Easter Sunday came too and we assisted in an easter egg hunt that Bronte had planned for luke. He'd hidden various eggs and bunnies all across the farm with clues written on them leading to the next egg. Although still being both not very well, me and Fiona weren't much help but we gave some good moral support.

We did get in to the spirit of easter and make bunnie shaped cookies and hotcross buns though and they turned out pretty well if I do say so myself!




On easter monday, as Luke was off school and Bronte had a few days off from work we headed out for the day to the Hertz mountains, just south of the Huon region...and there was snow! I think it was what I really missed at christmas time and here we were in thick snow and it was brilliant!

I left the following friday, leaving Fiona behind and after a last minute swap of media, I went off to my next adventure and on to launceston!

Huon Sunset

Homely Hobart



Michael dropped me off in a town called Margate not too far from Hobart around 7:30 in the morning and I got back to Hobart around 9 and headed straight for city central backpackers where I'd stayed before. I liked the hostel so had no quarms about going back there. The women at reception recognised me straight away and found me in a bed in the same room as before. Just like returning home!

I spent the rest of the day doing some boring stuff like washing, bought some food and hung out at the hostel. I also started chatting to a lovely german guy called Lennard from my dorm and made loose plans to go up Mount Wellington, which over looks the city, the next day.

Later the day while in the dinning area I noticed someone I recognised. It was Phil one of people I'd hung out with last time I was in Hobart! Turns out his wwoof experience hadn't gone well and he'd come back to the city. He told me that there was supposely a few bands and stuff happening at a place called the kelly steps that night and I agreed to head there with him, after we shared his food after what i'd made had turned out to be an absolute dinner disater!


The Kelly Steps are buried down an alleyway, so if you didn't know they were there then you'd just walk right on by. As Tasmanians don't like to be 'normal' this obviously was the perfect place to have a few bands playing and to set up a make shift bar!

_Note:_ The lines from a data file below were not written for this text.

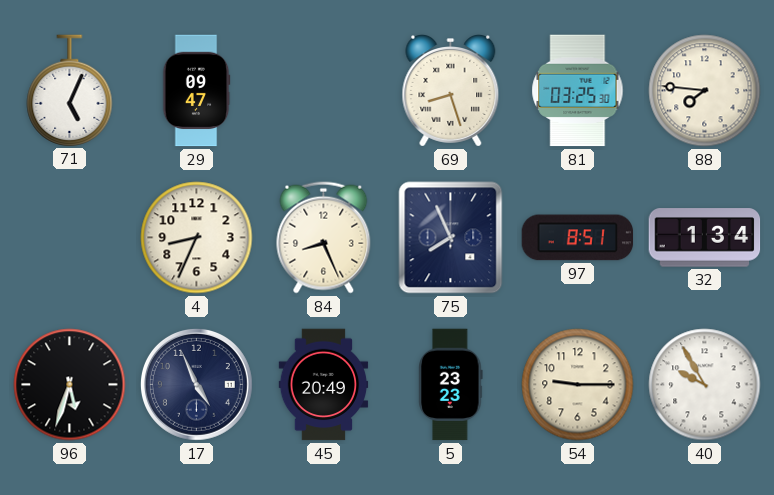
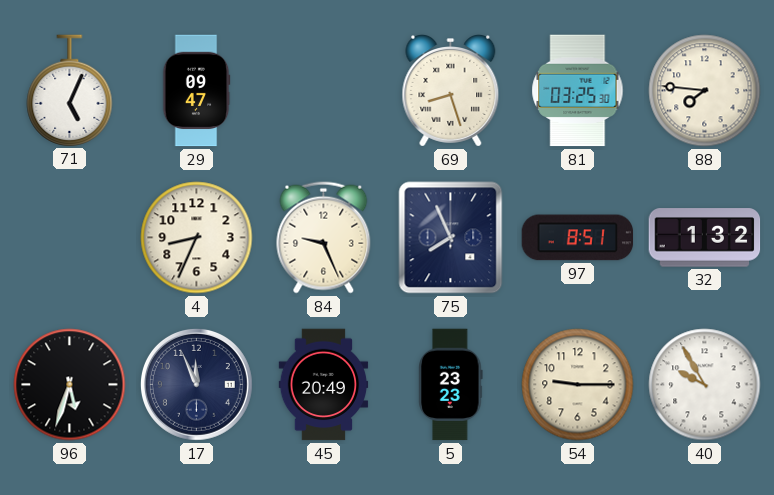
84: 8:26 -> 9:26
32: 1:34 -> 1:32
17: 4:56 -> 11:56
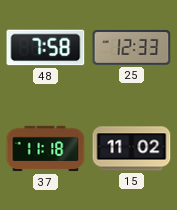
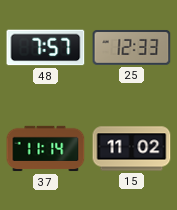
48: 7:58 -> 7:57
37: 11:18 -> 11:14
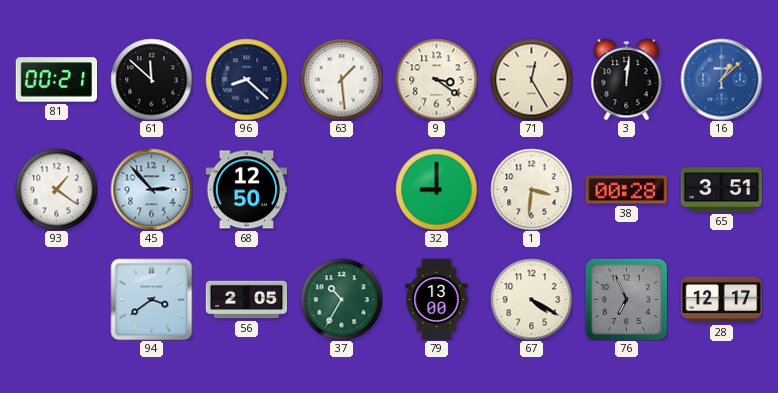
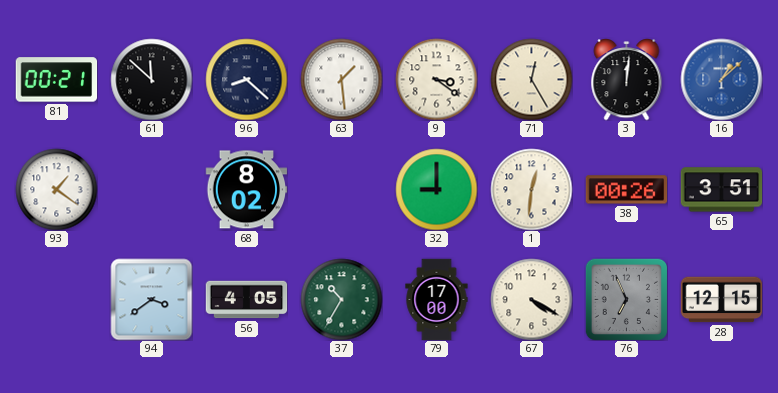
45: 2:53 -> none
68: 12:50 -> 8:02
1: 3:31 -> 12:31
38: 00:28 -> 00:26
56: 2:05 -> 4:05
79: 13:00 -> 17:00
28: 12:17 -> 12:15
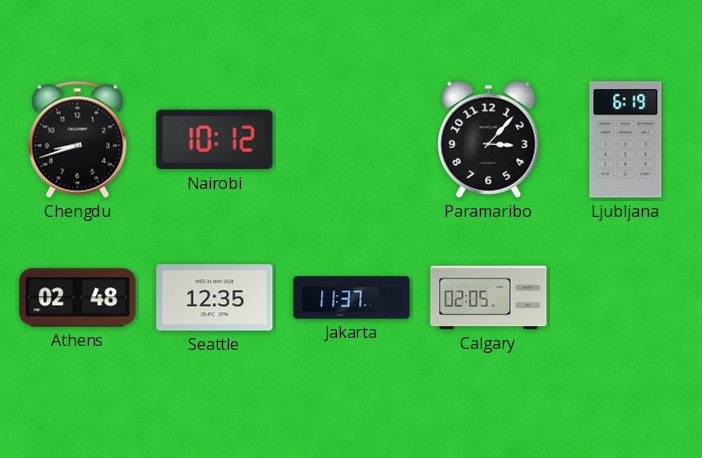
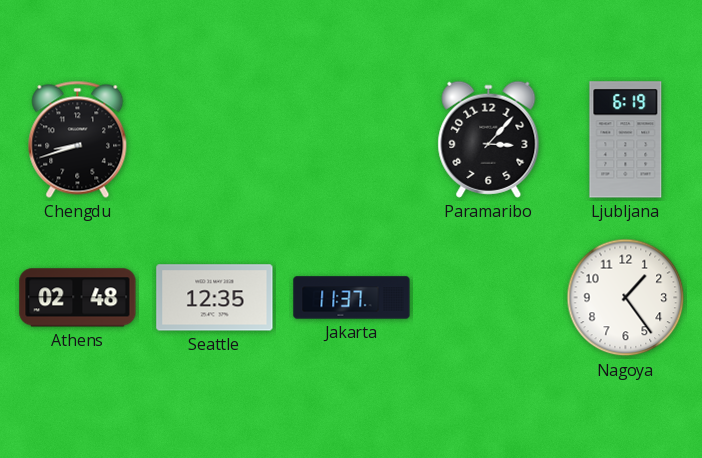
Nairobi: 10:12 -> none
Calgary: 02:05 -> none
Nagoya: none -> 1:24
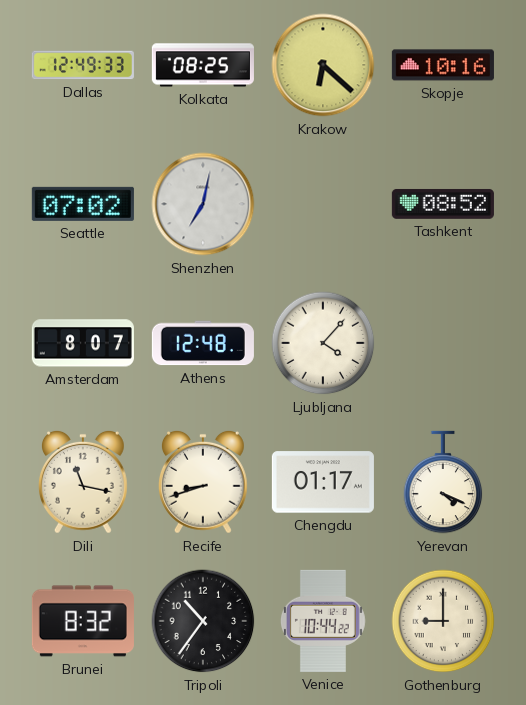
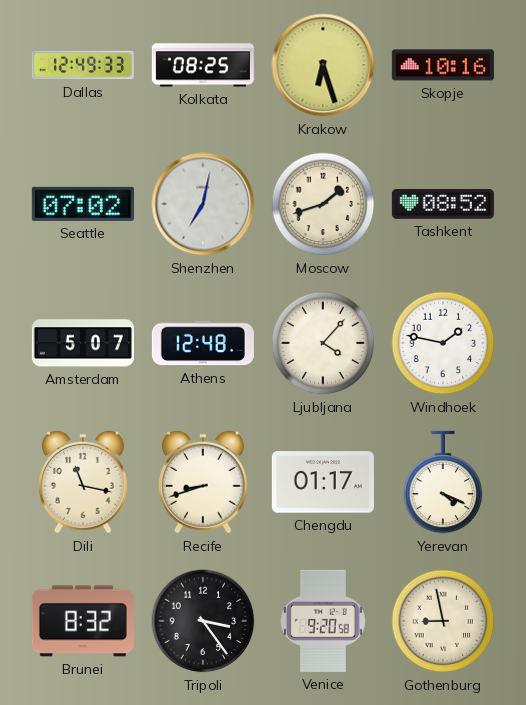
Krakow: 6:22 -> 6:27
Moscow: none -> 1:42
Amsterdam: 8:07 -> 5:07
Windhoek: none -> 1:47
Tripoli: 10:36 -> 3:24
Venice: 10:44 -> 9:20
Gothenburg: 9:00 -> 8:58
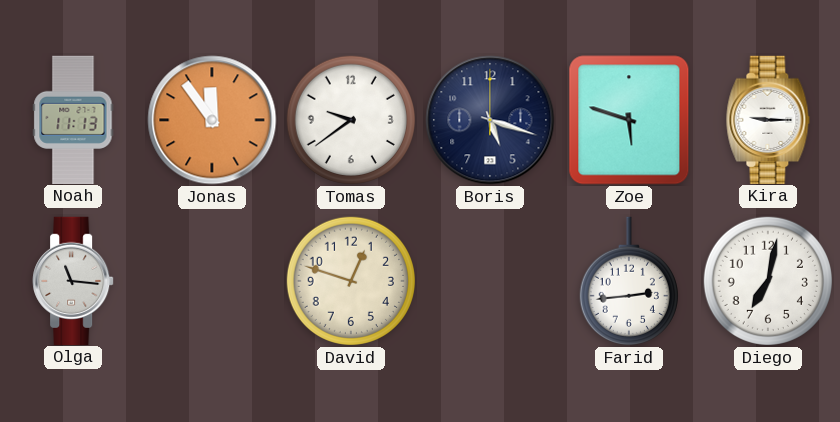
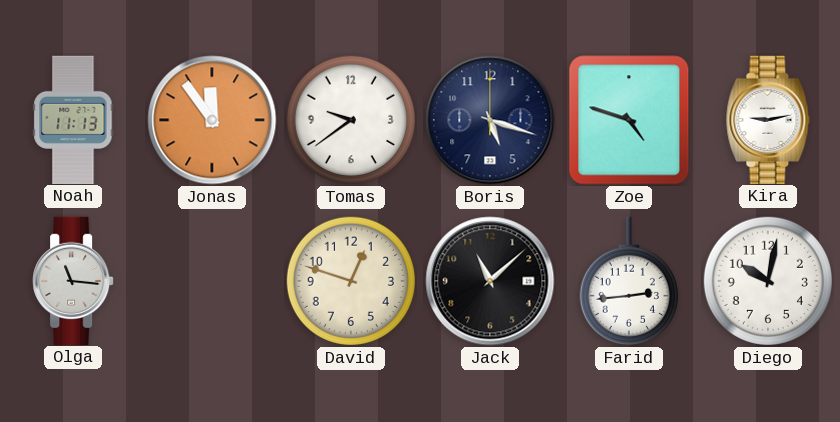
Zoe: 5:48 -> 4:48
Kira: 9:15 -> 9:13
Jack: none -> 11:08
Diego: 7:02 -> 10:02
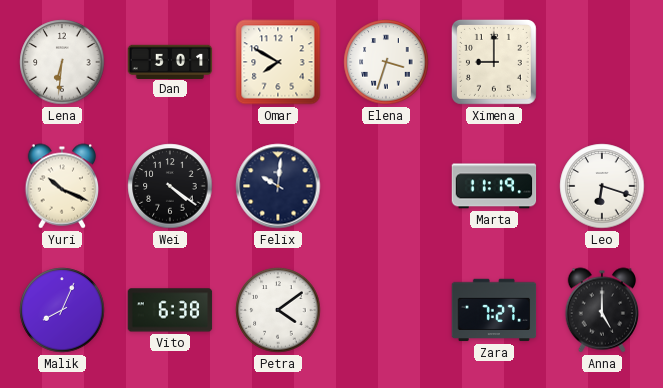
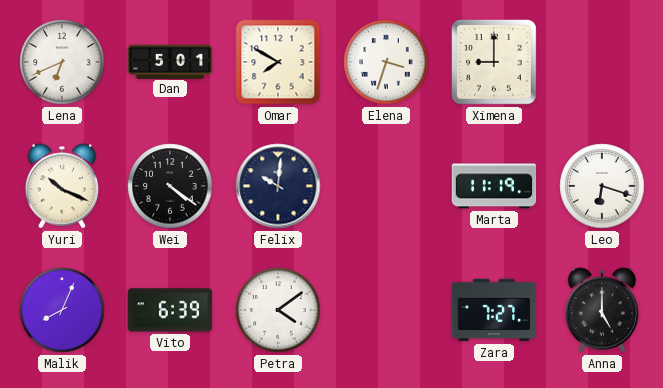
Lena: 6:31 -> 6:41
Vito: 6:38 -> 6:39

We had a beer and hung out on the steps listening to the music for a little while, but due to our late arrival and the immediate end at 11pm we weren't there long. After all this was Tasmania and it certainly isn't reknownd for its all-night party scene.

On the Saturday I spent the day with Lennard, the guy from my dorm visiting Mount Wellington. We wanted to get there but didn't know how and ended up going on a tour with just the two of us around Hobart a little then headed to Mt Wellington that over looks the city of Hobart.


The views were really nice, but the best thing about the day was certainly meeting Lennard.

He was such a well mannered lovely person. We spent the rest of the day together hanging out at the hostel talking about anything and everything. How a crazy guy that kind of lived at the hostel looked like Gerrad Butler in the film 300, (He certainly wasn't any Gerrad Butler, but after googling a picture i agreed there were some similarities!) the different names the British and Germans call the seas around Europe (Its the Baltic sea, not the east Sea :p),  the weird names Germans have for things like slugs or should I say naked snails :) and why dinner is called dinner, what lunch is and what exactly is teatime, with a bit of bad pronunciation of German thrown in for good measure.

We certainly talked for hours. Its always pretty awesome when you meet someone like that! Especially when all you do is talk nonsense!

 We headed back to the room not so late. The next day I was heading off again, this time to WWOOF at a farm in an area called the Huon Valley South East from Hobart.